Lakome.com
- Website type: News website
- Available in: Arabic, French
- Founded: 2010
- Dissolved: 2013
- Successor: lakome2.com
- Headquarters: Casablanca, {{{location_country}}}
- Country of origin: Morocco
- Creators: Ali Anouzla Aboubakr Jamaï
- Website: lakome.com
- Launched: 22 September 2010; 16 years ago
- Current status: Inactive
- Content license: All rights reserved
- Written in: Joomla!

= Lakome.com =

Moroccan news website (2010–2013)

Lakome.com was an independent Moroccan news website. It was started in 2010 and banned in 2013.

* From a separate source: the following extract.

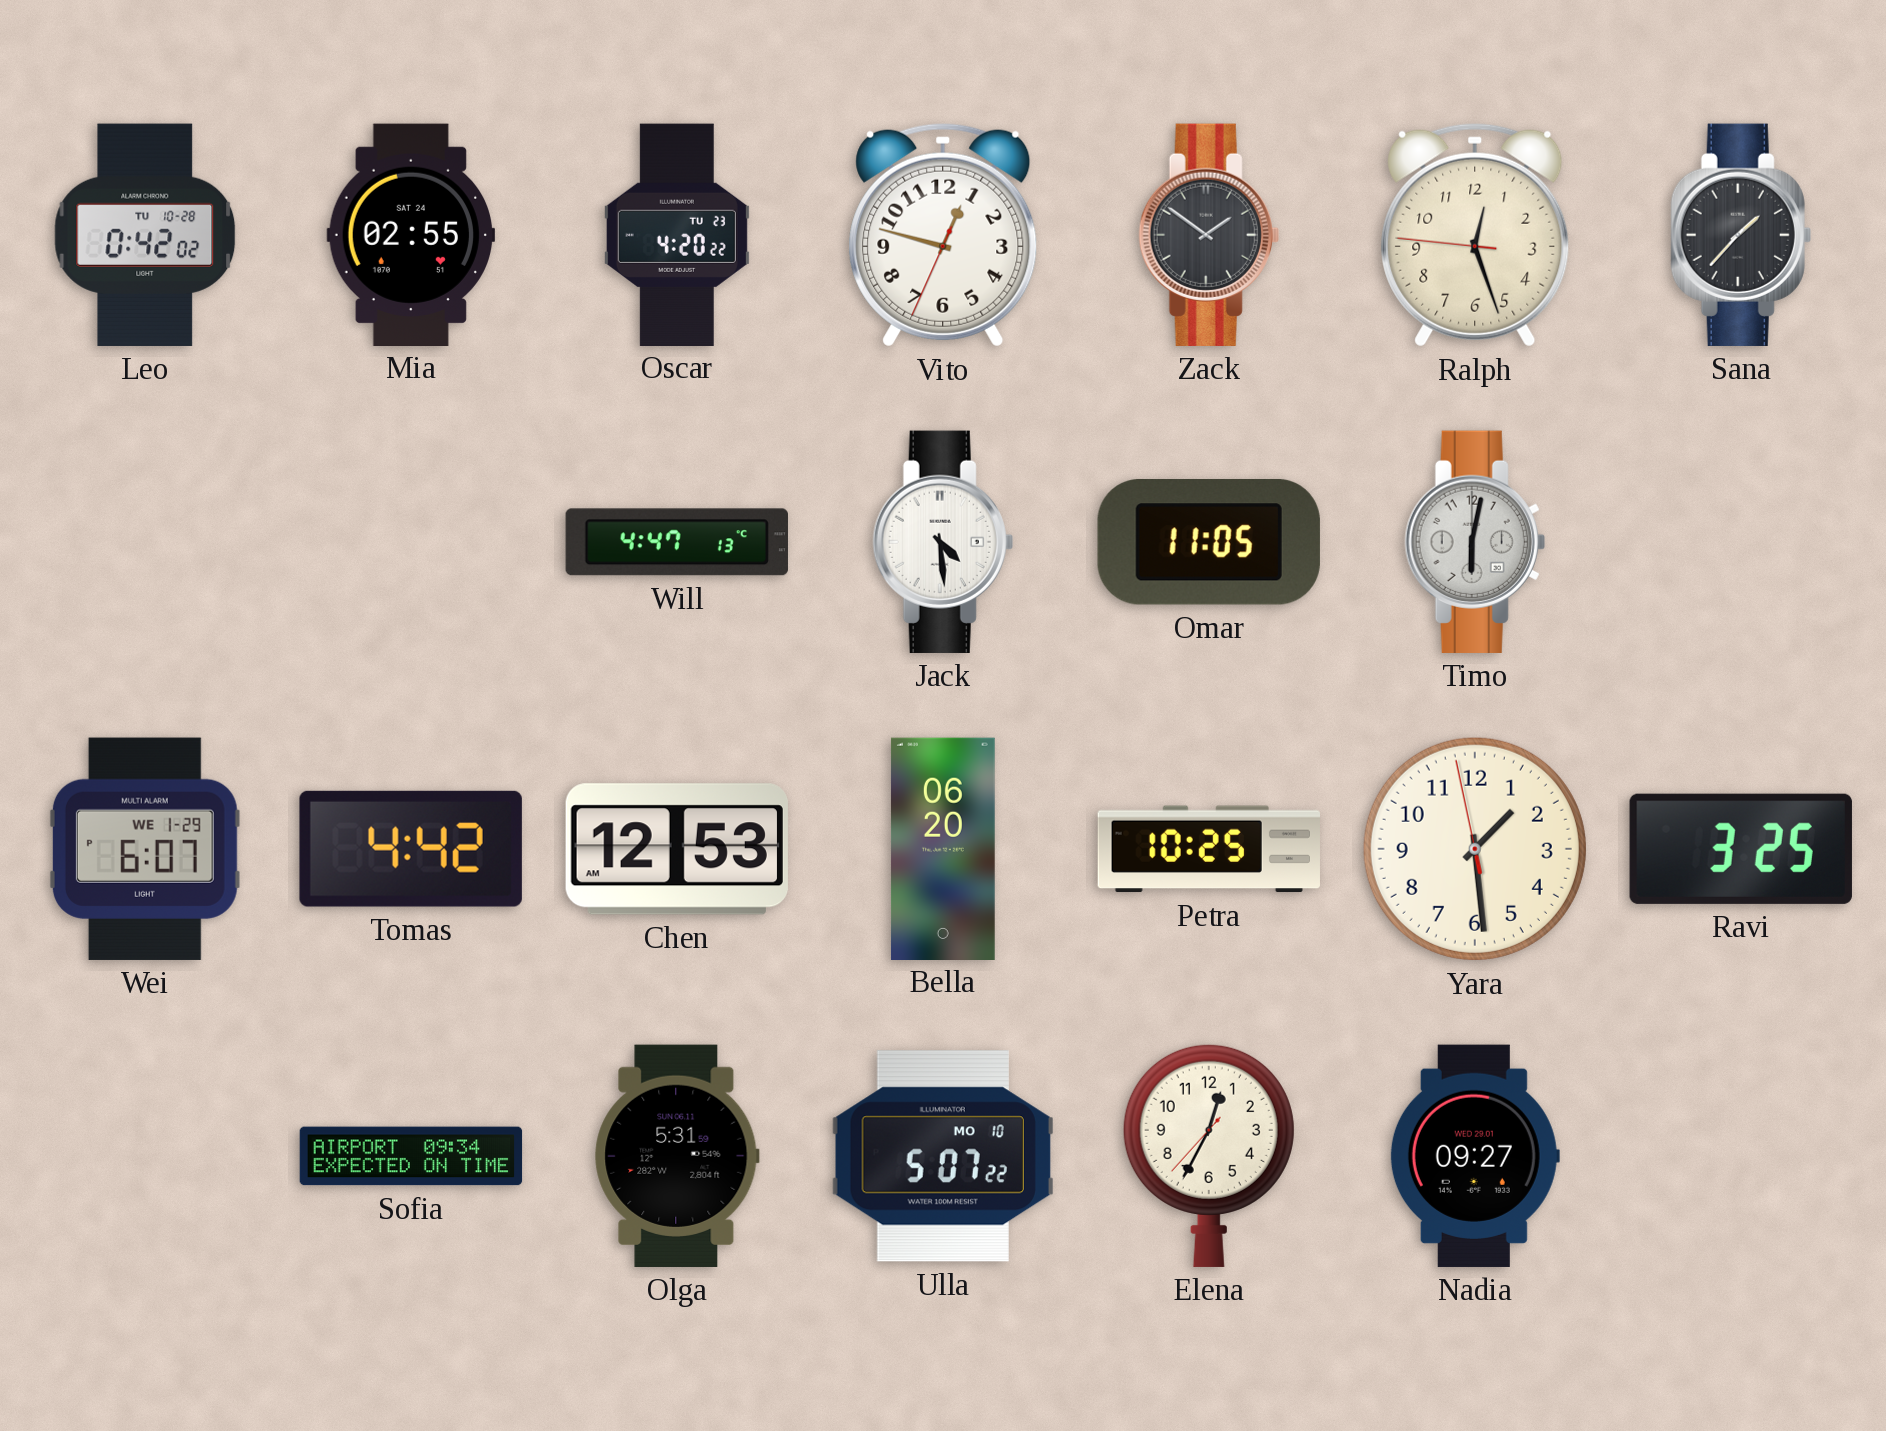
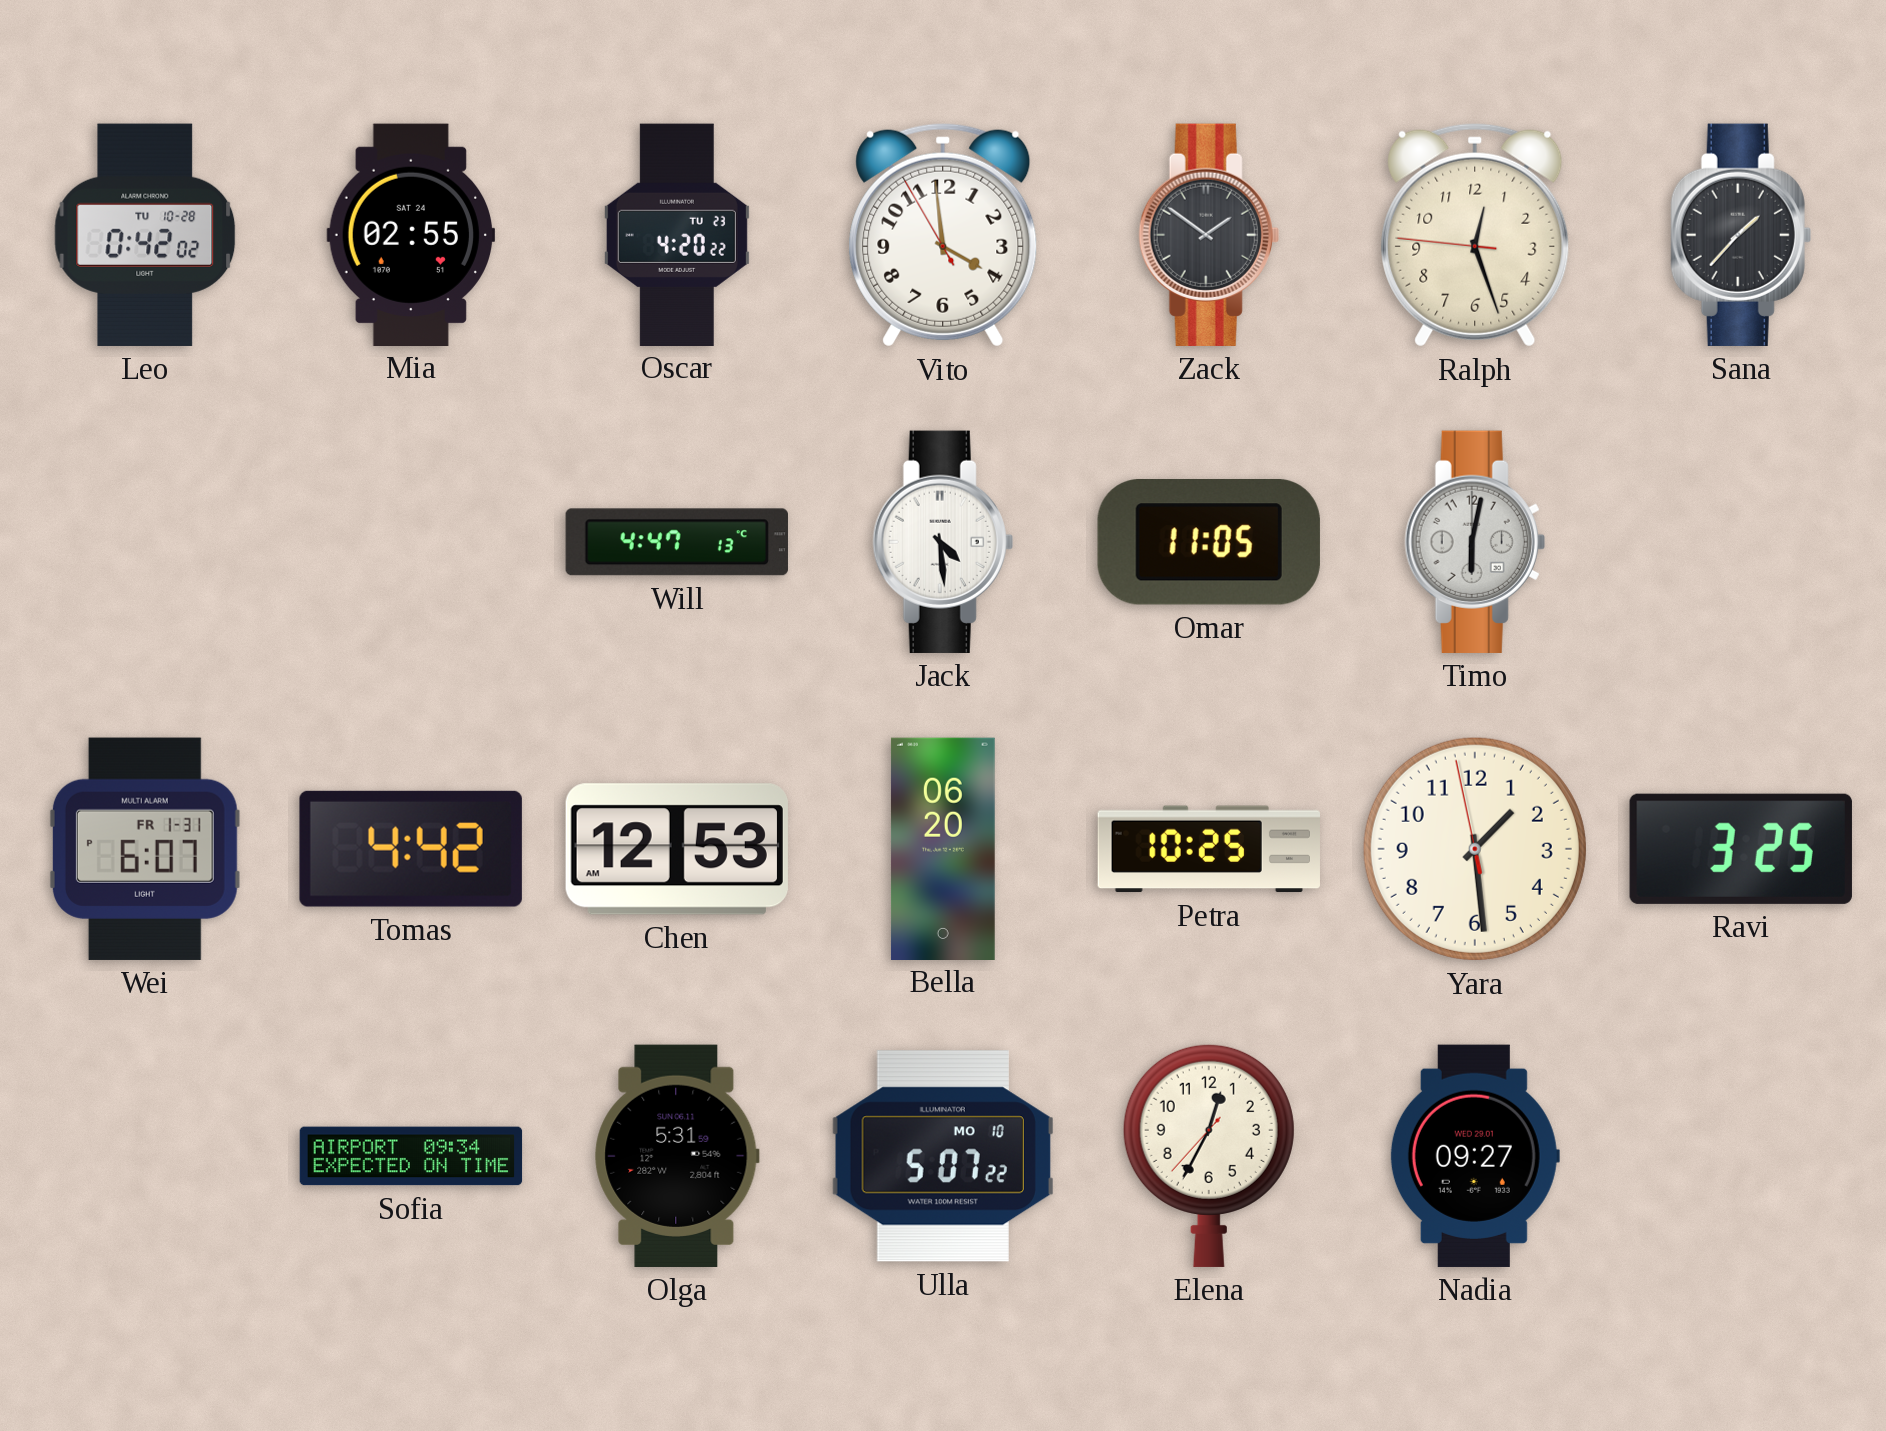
Vito: 12:47 -> 3:58
Wei date: WE 1-29 -> FR 1-31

the website returned as Lakome2.com in 2015.

==History and profile==
Lakome.com was founded in December 2010 by Ali Anouzla, later joined by Aboubakr Jamaï. The site had articles in Arabic and in French. Ali Anouzla was also the editor of the English edition of the website. Aboubakr Jamaï was the editor of the French edition.

A laureate of the Committee to Protect Journalists' International Press Freedom Award and the World Association of Newspapers' Gebran Tueni Prize, Jamaï had previously started two newspapers in Morocco, Le Journal Hebdomadaire and Assahifa al-Ousbouiya. His papers were banned by the government of Morocco on multiple occasions for their explorations of politically taboo topics, and Jamaï soon won an international reputation for independent reporting. After a series of ruinous libel suits and alleged government pressure on advertisers, however, the papers went bankrupt, with Le Journal shut down by court order in 2010.

When the Arab Spring-inspired 2011 protests broke out in Morocco, however, Jamaï began a web-based news service, Lakome.com. The site had a small staff and focuses on reporting political events throughout Morocco. By April 2011, it was the fourth-most-visited website in Morocco.

On 17 October 2013, both the Arabic and French version of the site were closed down in Morocco. As of May 2014, the website remained blocked.